* _What is expected_
The answer must consist of every line in the data that contains "Identify".

---+---

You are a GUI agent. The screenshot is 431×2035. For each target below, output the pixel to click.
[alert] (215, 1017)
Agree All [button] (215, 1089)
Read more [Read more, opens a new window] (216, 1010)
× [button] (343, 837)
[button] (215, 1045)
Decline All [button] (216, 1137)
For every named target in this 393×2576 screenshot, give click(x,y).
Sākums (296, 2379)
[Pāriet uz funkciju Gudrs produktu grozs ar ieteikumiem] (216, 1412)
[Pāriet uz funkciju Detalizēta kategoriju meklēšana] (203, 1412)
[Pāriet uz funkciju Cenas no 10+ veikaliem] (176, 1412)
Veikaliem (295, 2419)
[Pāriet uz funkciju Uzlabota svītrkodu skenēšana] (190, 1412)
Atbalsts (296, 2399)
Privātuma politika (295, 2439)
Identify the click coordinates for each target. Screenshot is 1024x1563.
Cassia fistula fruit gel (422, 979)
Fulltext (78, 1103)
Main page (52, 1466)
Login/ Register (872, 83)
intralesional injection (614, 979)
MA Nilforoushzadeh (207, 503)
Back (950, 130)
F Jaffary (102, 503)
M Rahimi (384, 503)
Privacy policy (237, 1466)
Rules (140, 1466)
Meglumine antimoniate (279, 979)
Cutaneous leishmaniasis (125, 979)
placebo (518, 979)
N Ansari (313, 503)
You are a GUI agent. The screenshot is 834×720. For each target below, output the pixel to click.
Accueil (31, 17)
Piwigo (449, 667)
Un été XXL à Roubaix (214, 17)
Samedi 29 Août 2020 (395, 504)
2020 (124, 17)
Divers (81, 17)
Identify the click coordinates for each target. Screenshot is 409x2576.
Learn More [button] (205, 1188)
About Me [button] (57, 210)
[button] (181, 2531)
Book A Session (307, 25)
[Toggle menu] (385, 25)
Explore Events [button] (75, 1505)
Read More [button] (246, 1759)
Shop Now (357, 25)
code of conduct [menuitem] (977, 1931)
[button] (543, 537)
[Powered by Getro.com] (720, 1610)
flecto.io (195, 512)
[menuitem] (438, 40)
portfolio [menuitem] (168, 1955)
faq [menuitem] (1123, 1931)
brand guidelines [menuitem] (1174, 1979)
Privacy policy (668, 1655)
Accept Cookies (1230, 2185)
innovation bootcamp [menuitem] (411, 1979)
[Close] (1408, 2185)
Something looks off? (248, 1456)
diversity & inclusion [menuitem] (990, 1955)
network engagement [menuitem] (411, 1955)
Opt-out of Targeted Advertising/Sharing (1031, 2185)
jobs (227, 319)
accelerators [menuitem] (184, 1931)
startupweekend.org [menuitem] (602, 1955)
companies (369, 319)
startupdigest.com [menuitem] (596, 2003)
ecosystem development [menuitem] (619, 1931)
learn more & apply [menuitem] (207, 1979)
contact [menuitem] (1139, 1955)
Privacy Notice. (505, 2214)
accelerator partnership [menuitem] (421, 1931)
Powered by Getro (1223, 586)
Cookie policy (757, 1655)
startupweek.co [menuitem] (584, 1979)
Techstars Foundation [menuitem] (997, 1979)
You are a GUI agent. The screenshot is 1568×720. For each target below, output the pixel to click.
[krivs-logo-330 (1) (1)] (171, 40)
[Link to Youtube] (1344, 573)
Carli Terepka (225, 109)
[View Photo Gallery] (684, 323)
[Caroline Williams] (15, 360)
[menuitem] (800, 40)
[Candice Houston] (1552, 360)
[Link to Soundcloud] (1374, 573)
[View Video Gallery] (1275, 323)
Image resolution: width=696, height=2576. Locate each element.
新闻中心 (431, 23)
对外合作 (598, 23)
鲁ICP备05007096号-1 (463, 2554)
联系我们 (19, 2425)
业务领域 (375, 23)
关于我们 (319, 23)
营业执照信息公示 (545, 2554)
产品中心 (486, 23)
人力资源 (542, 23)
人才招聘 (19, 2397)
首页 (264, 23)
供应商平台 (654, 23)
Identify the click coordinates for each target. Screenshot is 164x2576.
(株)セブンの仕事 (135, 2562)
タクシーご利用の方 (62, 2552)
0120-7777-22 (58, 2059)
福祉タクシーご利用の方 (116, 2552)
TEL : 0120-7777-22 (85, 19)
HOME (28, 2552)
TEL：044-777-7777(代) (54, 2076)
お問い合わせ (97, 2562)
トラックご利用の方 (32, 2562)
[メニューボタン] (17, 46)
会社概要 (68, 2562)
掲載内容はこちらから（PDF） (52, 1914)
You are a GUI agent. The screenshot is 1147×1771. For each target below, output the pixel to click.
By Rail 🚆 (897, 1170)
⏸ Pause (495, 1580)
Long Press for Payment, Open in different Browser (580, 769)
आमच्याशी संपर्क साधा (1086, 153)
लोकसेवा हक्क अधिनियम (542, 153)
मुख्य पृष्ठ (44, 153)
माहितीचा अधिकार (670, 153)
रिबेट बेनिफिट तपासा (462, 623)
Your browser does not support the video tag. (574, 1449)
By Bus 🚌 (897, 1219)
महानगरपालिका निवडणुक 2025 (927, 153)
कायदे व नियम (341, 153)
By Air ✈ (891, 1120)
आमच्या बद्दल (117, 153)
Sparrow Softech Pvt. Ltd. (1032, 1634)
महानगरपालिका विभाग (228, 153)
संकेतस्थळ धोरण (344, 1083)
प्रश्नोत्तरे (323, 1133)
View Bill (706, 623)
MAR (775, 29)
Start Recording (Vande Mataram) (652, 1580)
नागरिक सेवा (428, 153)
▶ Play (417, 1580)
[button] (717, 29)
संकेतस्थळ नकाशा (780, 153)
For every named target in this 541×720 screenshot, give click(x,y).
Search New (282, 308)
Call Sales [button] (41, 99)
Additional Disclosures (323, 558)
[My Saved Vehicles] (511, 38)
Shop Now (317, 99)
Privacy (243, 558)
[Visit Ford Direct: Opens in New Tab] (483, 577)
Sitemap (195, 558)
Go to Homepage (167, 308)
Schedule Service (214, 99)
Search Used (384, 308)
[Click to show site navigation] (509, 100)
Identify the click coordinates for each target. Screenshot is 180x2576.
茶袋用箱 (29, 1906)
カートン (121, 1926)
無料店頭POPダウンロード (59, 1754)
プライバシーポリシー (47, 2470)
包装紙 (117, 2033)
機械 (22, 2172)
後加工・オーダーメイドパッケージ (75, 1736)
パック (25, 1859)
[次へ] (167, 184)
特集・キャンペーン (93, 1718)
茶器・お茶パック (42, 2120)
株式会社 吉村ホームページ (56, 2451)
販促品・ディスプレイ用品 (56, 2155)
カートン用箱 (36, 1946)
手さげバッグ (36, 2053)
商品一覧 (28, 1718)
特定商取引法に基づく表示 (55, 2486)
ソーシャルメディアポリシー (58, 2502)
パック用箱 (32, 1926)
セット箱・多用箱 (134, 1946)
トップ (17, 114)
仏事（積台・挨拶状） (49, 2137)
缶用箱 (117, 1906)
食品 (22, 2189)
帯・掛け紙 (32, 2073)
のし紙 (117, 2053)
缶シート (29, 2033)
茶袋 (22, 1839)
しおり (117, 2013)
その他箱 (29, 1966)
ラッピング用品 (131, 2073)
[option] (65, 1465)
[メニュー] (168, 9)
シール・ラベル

---+---

* _Answer to this task_
Identify the click coordinates for each target. Screenshot is 1024x1563.
Identify the click coordinates for each target. Screenshot is 409x2576.
Identify the click coordinates for each target. Screenshot is 164x2576.
Identify the click coordinates for each target. Screenshot is 180x2576.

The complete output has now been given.